WHAT YOU NEED TO DO:
All lines from the one containing "denizens from math, art" through the end of the data below are to be repeated exactly, with pictures left out.

Saved entries:
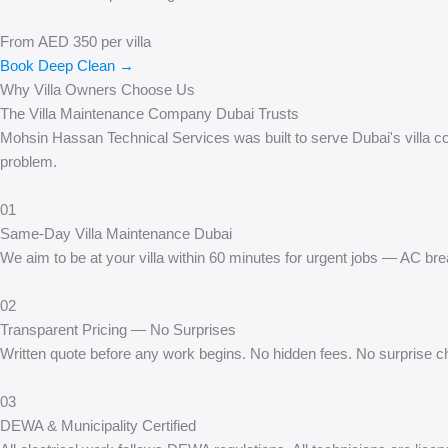
From AED 350 per villa
Book Deep Clean →
Why Villa Owners Choose Us
The Villa Maintenance Company Dubai Trusts
Mohsin Hassan Technical Services was built to serve Dubai's villa comm
problem.
01
Same-Day Villa Maintenance Dubai
We aim to be at your villa within 60 minutes for urgent jobs — AC br
02
Transparent Pricing — No Surprises
Written quote before any work begins. No hidden fees. No surprise cha
03
DEWA & Municipality Certified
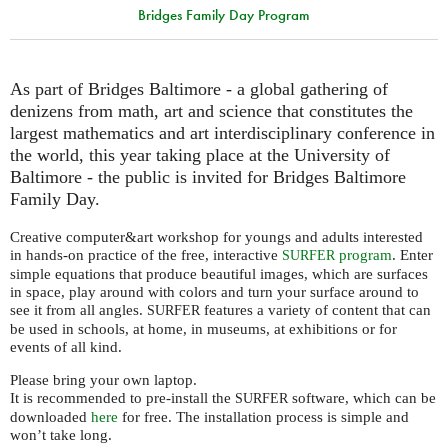
Bridges Family Day Program
As part of Bridges Baltimore - a global gathering of
denizens from math, art and science that constitutes the
largest mathematics and art interdisciplinary conference in
the world, this year taking place at the University of
Baltimore - the public is invited for Bridges Baltimore
Family Day.
Creative computer&art workshop for youngs and adults interested
in hands-on practice of the free, interactive
program
. Enter
SURFER
simple equations that produce beautiful images, which are surfaces
in space, play around with colors and turn your surface around to
see it from all angles.
features a variety of content that can
SURFER
be used in schools, at home, in museums, at exhibitions or for
events of all kind.
Please bring your own laptop.
It is recommended to pre-install the
software, which can be
SURFER
downloaded
here
for free. The installation process is simple and
won’t take long.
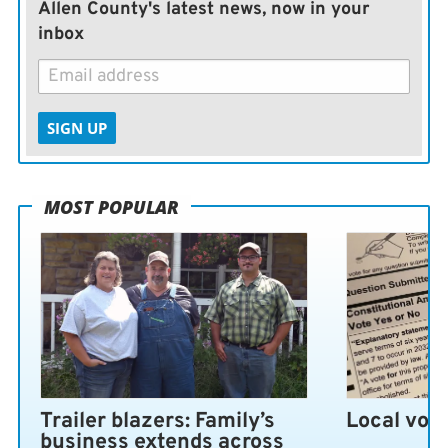
Allen County's latest news, now in your
inbox
SIGN UP
MOST POPULAR
Trailer blazers: Family’s
Local vote
business extends across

OUTPUT OF THE EXERCISE:
denizens from math, art and science that constitutes the
largest mathematics and art interdisciplinary conference in
the world, this year taking place at the University of
Baltimore - the public is invited for Bridges Baltimore
Family Day.
Creative computer&art workshop for youngs and adults interested
in hands-on practice of the free, interactive
program
. Enter
SURFER
simple equations that produce beautiful images, which are surfaces
in space, play around with colors and turn your surface around to
see it from all angles.
features a variety of content that can
SURFER
be used in schools, at home, in museums, at exhibitions or for
events of all kind.
Please bring your own laptop.
It is recommended to pre-install the
software, which can be
SURFER
downloaded
here
for free. The installation process is simple and
won’t take long.
Allen County's latest news, now in your
inbox
SIGN UP
MOST POPULAR
Trailer blazers: Family’s
Local vote
business extends across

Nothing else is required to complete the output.